A green-based ramp deck exists in the form of sea monster tribal (Kraken, Leviathan, Octopuses, and Serpents). As sea monsters appear in all colors save white, the second color is free to choose. Each of those colors has one common that supports the sea monster tribal. In addition, there is Culinary Ogre at uncommon, making red-green a slight favorite as the choice of color combination. However, this archetype can make use of the powerful fixing in the format and easily go three-color. Iyori Deepspeaker is a very crucial common for this deck.

Green-White Elves

In the green-white pair, you can draft the elves archetype. Like a typical elves deck, you swarm the board and attack the opponent with an overwhelming force. A clear signal that elves are open is Elvish Reveler, as it is a great, efficient pay-off card for the deck. Elves can be combined with sea monsters to round out the deck with some heavy hitters.

Green-Blue Turtles

Turtles are centered in green and blue. The deck is based around the powerful pay-off cards Limestone Tortoise, Torta’s Warleader, and Keeper of Chronicles. Most turtles have a lot of toughness, and block very well, but to win the game, you need some additional finishers. As a control-ramp deck, it can put the most expensive sea monsters,¬†costing up to eight mana, to use.

Red-White Conquistadors

While Ships appear in all colors save green, Ship synergy only appears in white (with the exception of one uncommon in red). Ships are at their best in a red-white aggressive token deck with a lot of pump effects. Iyori Port is a premium common for that deck. If you see a late Lecadian Conquistadors, read it as a signal that this deck is open.

Black-Green Voodoo

The black-green archetype is a secondary archetype, which isn’t as heavily supported as the other ones. The deck attempts to grind out the opponent, or get an early sea monster onto the battlefield with Return from the Deep. This deck lends itself well to splash multiple colors. The black-green deck is a valid back-up plan if the deck you’re trying to draft isn’t coming together.

White-Black Lifegain

Another secondary archetype. You can try to go into the lifegain deck, if you can pick up one or two of the pay-off cards Herald of Autumn and/or Malevolent Hosts early. Herald of Autumn is also a very good card in the elves deck, and will be contested heavily by other players. Malevolent Hosts, however, can be picked up late.

Draft Strategy

You can and often should commit to a certain archetype very early. Powerful, non-commiting cards dry out very quickly and you’re left with either picking mediocre cards or cards that are only viable in a certain archetype, such as tribal cards. Therefore, it is important to know which archetypes you can go into based on your first few picks, and to identify the signals when you should change gears and commit to a different archetype. To showcase this, let’s take a look at an example booster:

(Click to boost size)

In this pack, Cataclysmic Tide and Ruthless Strike are the outstanding cards and either could be the first-pick.¬† Dance of Tides is another solid pick. Beyond those three, all cards in this pack are either unexciting or commit you to a certain archetype. Keeper of Chronicles is one of the main reasons to draft Turtles, and Bloodsail Captain is just as powerful in the Pirates deck, and if you’re already commited to the respective deck, they outclass all other cards in the pack. Keeper of Chronicles, unlike Bloodsail Captain, is a fine card on its own though.

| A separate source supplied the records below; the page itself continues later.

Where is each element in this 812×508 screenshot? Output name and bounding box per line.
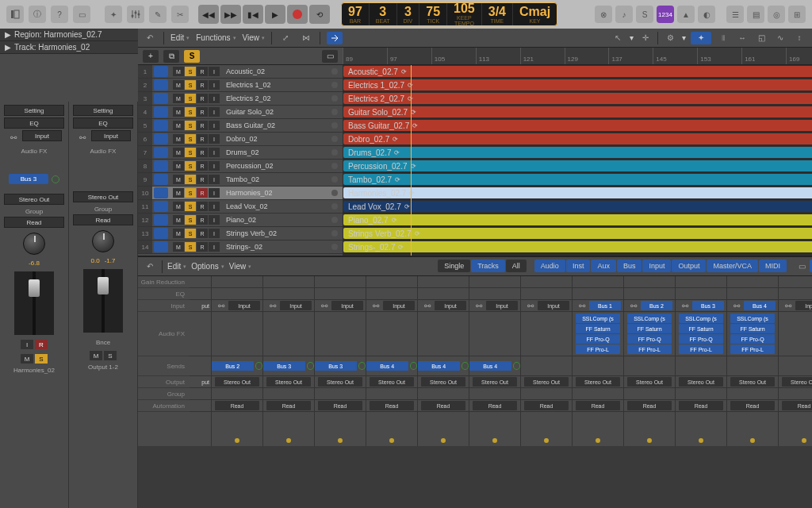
back-icon[interactable]: ↶ <box>143 260 157 274</box>
inspector-icon[interactable]: ⓘ <box>29 6 46 23</box>
fx-slot[interactable]: SSLComp (s <box>679 314 723 323</box>
input-button[interactable]: I <box>209 215 220 225</box>
track-header[interactable]: 4 M S R I Guitar Solo_02 <box>138 106 343 119</box>
link-icon[interactable]: ⚯ <box>730 298 744 313</box>
view-menu[interactable]: View▾ <box>243 33 266 42</box>
input-button[interactable]: I <box>209 161 220 171</box>
automation-slot[interactable]: Read <box>521 400 572 412</box>
flex-icon[interactable]: ⋈ <box>299 31 313 45</box>
fx-slot[interactable]: FF Pro-L <box>730 344 775 354</box>
solo-button[interactable]: S <box>185 148 196 157</box>
mute-button[interactable]: M <box>21 354 33 364</box>
link-icon[interactable]: ⚯ <box>523 298 538 313</box>
automation-slot[interactable]: Read <box>573 400 623 412</box>
setting-button[interactable]: Setting <box>4 105 64 116</box>
tab-single[interactable]: Single <box>438 260 470 272</box>
freeze-icon[interactable] <box>331 68 338 75</box>
solo-button[interactable]: S <box>185 107 196 117</box>
group-slot[interactable] <box>521 388 572 400</box>
link-icon[interactable]: ⚯ <box>472 298 486 313</box>
track-icon[interactable] <box>154 201 168 212</box>
rewind-button[interactable]: ◀◀ <box>198 5 219 24</box>
freeze-icon[interactable] <box>331 95 338 102</box>
automation-slot[interactable]: Read <box>779 400 812 412</box>
freeze-icon[interactable] <box>331 190 338 196</box>
track-header[interactable]: 3 M S R I Electrics 2_02 <box>138 92 343 106</box>
audiofx-slot[interactable]: SSLComp (sFF SaturnFF Pro-QFF Pro-L <box>624 312 675 356</box>
eq-slot[interactable]: EQ <box>73 117 133 129</box>
fx-slot[interactable]: SSLComp (s <box>730 314 775 323</box>
link-icon[interactable]: ⚯ <box>75 130 90 144</box>
solo-button[interactable]: S <box>185 202 196 211</box>
group-slot[interactable] <box>315 388 366 400</box>
input-button[interactable]: I <box>209 121 220 130</box>
send-bus[interactable]: Bus 4 <box>469 361 511 371</box>
mixer-icon[interactable] <box>127 6 144 23</box>
group-slot[interactable] <box>779 388 812 400</box>
track-header[interactable]: 5 M S R I Bass Guitar_02 <box>138 119 343 133</box>
send-bus[interactable]: Bus 3 <box>263 361 305 371</box>
group-slot[interactable] <box>418 388 469 400</box>
audiofx-slot[interactable]: SSLComp (sFF SaturnFF Pro-QFF Pro-L <box>727 312 778 356</box>
track-icon[interactable] <box>154 93 168 104</box>
freeze-icon[interactable] <box>331 122 338 129</box>
list-editors-icon[interactable]: ☰ <box>726 6 744 23</box>
pan-knob[interactable] <box>23 233 45 255</box>
sends-slot[interactable]: Bus 3 <box>315 356 366 376</box>
tuner-icon[interactable]: ♪ <box>615 6 633 23</box>
mute-button[interactable]: M <box>173 67 184 76</box>
playhead[interactable] <box>411 65 412 256</box>
browser-icon[interactable]: ⊞ <box>788 6 806 23</box>
mute-button[interactable]: M <box>173 134 184 144</box>
group-slot[interactable] <box>366 388 417 400</box>
solo-button[interactable]: S <box>185 188 196 198</box>
track-inspector-header[interactable]: ▶Track: Harmonies_02 <box>0 41 138 54</box>
fader[interactable] <box>14 271 54 335</box>
tab-midi[interactable]: MIDI <box>759 260 787 272</box>
solo-button[interactable]: S <box>185 67 196 76</box>
fx-slot[interactable]: FF Pro-L <box>576 344 620 354</box>
freeze-icon[interactable] <box>331 82 338 88</box>
loops-icon[interactable]: ◎ <box>768 6 785 23</box>
mute-button[interactable]: M <box>173 175 184 184</box>
pan-knob[interactable] <box>92 230 114 252</box>
track-header[interactable]: 1 M S R I Acoustic_02 <box>138 65 343 79</box>
track-icon[interactable] <box>154 174 168 185</box>
duplicate-track-button[interactable]: ⧉ <box>163 50 179 63</box>
lcd-display[interactable]: 97BAR 3BEAT 3DIV 75TICK 105KEEPTEMPO 3/4… <box>341 2 557 26</box>
marquee-tool-icon[interactable]: ✛ <box>638 31 653 45</box>
group-slot[interactable] <box>573 388 623 400</box>
region[interactable]: Lead Vox_02.7⟳ <box>343 201 812 212</box>
input-slot[interactable]: Input <box>383 301 415 310</box>
sends-slot[interactable]: Bus 2 <box>212 356 262 376</box>
track-icon[interactable] <box>154 214 168 225</box>
freeze-icon[interactable] <box>331 176 338 183</box>
freeze-icon[interactable] <box>331 149 338 156</box>
send-level-icon[interactable] <box>513 362 521 370</box>
fx-slot[interactable]: FF Saturn <box>576 324 620 333</box>
track-header[interactable]: 12 M S R I Piano_02 <box>138 214 343 227</box>
input-slot[interactable]: Input <box>228 301 260 310</box>
sends-slot[interactable] <box>676 356 726 376</box>
output-slot[interactable]: Stereo Out <box>318 377 362 387</box>
track-icon[interactable] <box>154 160 168 171</box>
tab-master/vca[interactable]: Master/VCA <box>707 260 758 272</box>
tab-aux[interactable]: Aux <box>591 260 616 272</box>
group-slot[interactable] <box>469 388 520 400</box>
link-icon[interactable]: ⚯ <box>420 298 435 313</box>
region[interactable]: Dobro_02.7⟳ <box>343 133 812 144</box>
fx-slot[interactable]: FF Saturn <box>679 324 723 333</box>
notepad-icon[interactable]: ▤ <box>747 6 764 23</box>
solo-button[interactable]: S <box>185 229 196 238</box>
input-button[interactable]: I <box>209 134 220 144</box>
replace-icon[interactable]: ⊗ <box>595 6 612 23</box>
automation-slot[interactable]: Read <box>727 400 778 412</box>
audiofx-slot[interactable]: SSLComp (sFF SaturnFF Pro-QFF Pro-L <box>676 312 726 356</box>
output-slot[interactable]: Stereo Out <box>627 377 672 387</box>
solo-button[interactable]: S <box>185 242 196 252</box>
sends-slot[interactable] <box>624 356 675 376</box>
automation-slot[interactable]: Read <box>315 400 366 412</box>
send-bus[interactable]: Bus 2 <box>212 361 254 371</box>
input-slot[interactable]: Input <box>331 301 363 310</box>
track-header[interactable]: 8 M S R I Percussion_02 <box>138 160 343 173</box>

Overworld is a pauper format, meaning that rares don’t have as much impact as in most other draft formats. Sure, you can open the occassional slam first-pick bomb rare, but most rares are either situational, deck-dependent, or merely “good.” Powerful uncommons, and the high synergy commons, should have much more impact on your decision of where to go with your deck. During the draft, look out for these cards and then commit to the respective archetype early. If you read the signals wrong, and the deck isn’t coming together, a possible course is to pick up a lot of mana fixing and go into a multicolor good-stuff deck. When you have access to many colors, you can pick up solid cards that aren’t deck dependent more reliably.